─── DATA FOR ANALYSIS ───
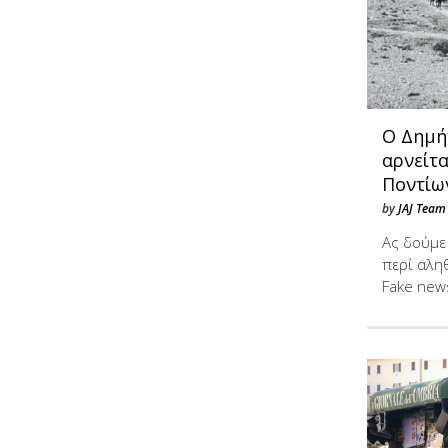
Ο Δημή
αρνείτα
Ποντίω
by
JAJ Team
Ας δούμε 
περί αλη
Fake new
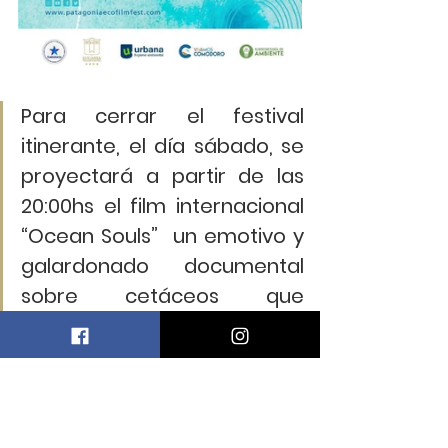
Para cerrar el festival 
itinerante, el día sábado, se 
proyectará a partir de las 
20:00hs el film internacional 
“Ocean Souls”  un emotivo y 
galardonado documental 
sobre cetáceos que 
muestra la mayor diversidad 
de esta especie  jamás vista 
en una película. De la mano 
del  Director y Productor 
Philip Hamilton,  Ocean Souls, 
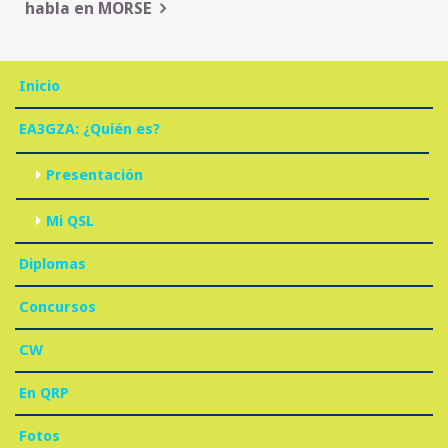
habla en MORSE
Inicio
EA3GZA: ¿Quién es?
Presentación
Mi QSL
Diplomas
Concursos
CW
En QRP
Fotos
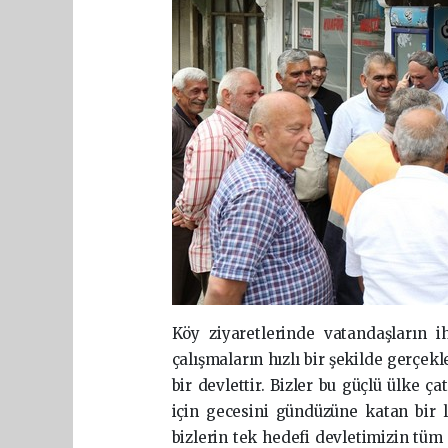
Köy ziyaretlerinde vatandaşların ih
çalışmaların hızlı bir şekilde gerçek
bir devlettir. Bizler bu güçlü ülke ç
için gecesini gündüzüne katan bir li
bizlerin tek hedefi devletimizin tüm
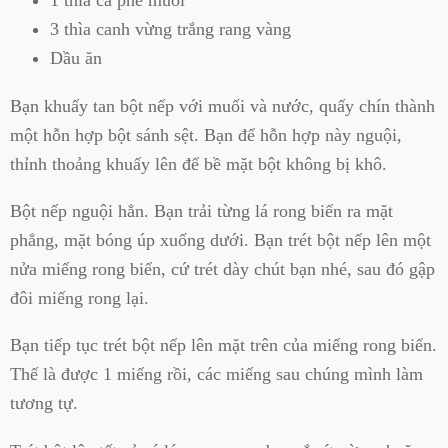
1 thìa cà phê muối
3 thìa canh vừng trắng rang vàng
Dầu ăn
Bạn khuấy tan bột nếp với muối và nước, quấy chín thành
một hỗn hợp bột sánh sệt. Bạn để hỗn hợp này nguội,
thỉnh thoảng khuấy lên để bề mặt bột không bị khô.
Bột nếp nguội hẳn. Bạn trải từng lá rong biển ra mặt
phẳng, mặt bóng úp xuống dưới. Bạn trét bột nếp lên một
nửa miếng rong biển, cứ trét dày chút bạn nhé, sau đó gập
đôi miếng rong lại.
Bạn tiếp tục trét bột nếp lên mặt trên của miếng rong biển.
Thế là được 1 miếng rồi, các miếng sau chúng mình làm
tương tự.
───
**TASK GOAL:** Check each line of the data for the word "Souls", then state only how many lines hold it.

**REPLY:** 2